Around the late 1970s, however, some important changes emerged in the social sciences, with implications for theory and practice in human geography and the ways in which Europe was studied. As a result, human geography in Western Europe became a pluralist discipline, encompassing many epistemological positions and substantive focuses, with strong links to cognate social sciences. Most importantly, there was an elaboration of seminal ideas about the centrality of space to social and economic life and growing recognition of the significance of spatiality in many of the social sciences. This generated a constructive dialogue within Western Europe across national and disciplinary boundaries. It involved social scientists seeking to infuse their theories with spatial sensitivity, and geographers (such as Massey 1984) exploring relations between social process and spatial form. ‘The difference space makes’ to the constitution of societies, and the ways in which economic, social, and political processes operate within the structural limits that define capitalist economies, became cross-disciplinary research frontiers.
There was growing recognition that relationships between social processes and spatial forms are reciprocal, contingent, and indeterminate. This led to exploration of the ways in which such relationships actually do evolve and the spatiotemporally variable forms that they take, directing attention to the institutions through which societies and their geographies are constituted and reproduced. The prime focus of concern became middle-level theories and concepts as human geography underwent an ‘institutional turn.’ Linked to this, post-structural approaches resulted in greater sensitivity to the limitations of, and absences from, metanarratives. This was associated with a broader ‘cultural turn’ in human geography and the social sciences, and heightened awareness of cultural variation in the ways in which capitalist societies are constituted and of the variable meanings that people, places, and events can assume because of this (Hudson 2001).

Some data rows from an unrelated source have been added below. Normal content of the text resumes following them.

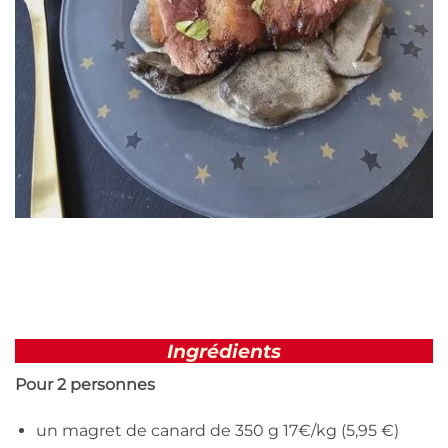
Ingrédients
Pour 2 personnes
un magret de canard de 350 g 17€/kg (5,95 €)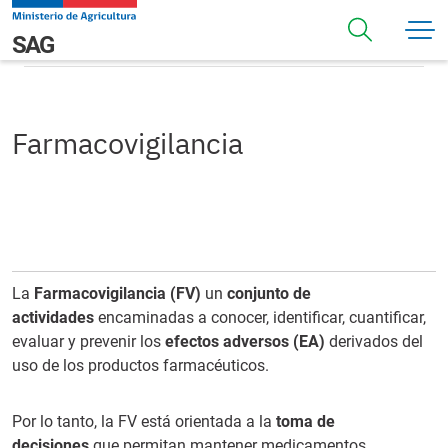
Pasar al contenido principal
Farmacovigilancia
Navegación principal
SAG
Farmacovigilancia
La
Farmacovigilancia (FV)
un
conjunto de
actividades
encaminadas a conocer, identificar, cuantificar,
evaluar y prevenir los
efectos adversos (EA)
derivados del
uso de los productos farmacéuticos.
Por lo tanto, la FV está orientada a la
toma de
decisiones
que permitan mantener medicamentos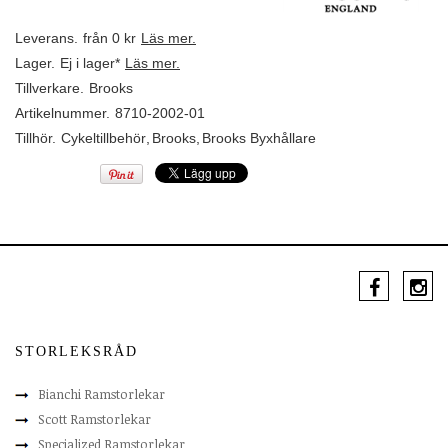
Leverans.
från 0 kr
Läs mer.
Lager.
Ej i lager*
Läs mer.
Tillverkare.
Brooks
Artikelnummer.
8710-2002-01
Tillhör.
Cykeltillbehör
,
Brooks
,
Brooks Byxhållare
STORLEKSRÅD
Bianchi Ramstorlekar
Scott Ramstorlekar
Specialized Ramstorlekar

Paralleling developments of the 1980s in terms of sociospatial relationships, in the 1990s the social sciences in Western Europe increasingly acknowledged the significance of connections between the social and natural worlds in understanding societies and their geographies. As such, another ‘traditional’ geographical concern was given a new twist and became central to broader social science debates. One consequence of this was growing interest in Actor– Network theories, which seek to bridge the divide between social and natural worlds and explore how human subjects and nonhuman objects become contingently linked in networks in particular time space contexts (Thrift 1996).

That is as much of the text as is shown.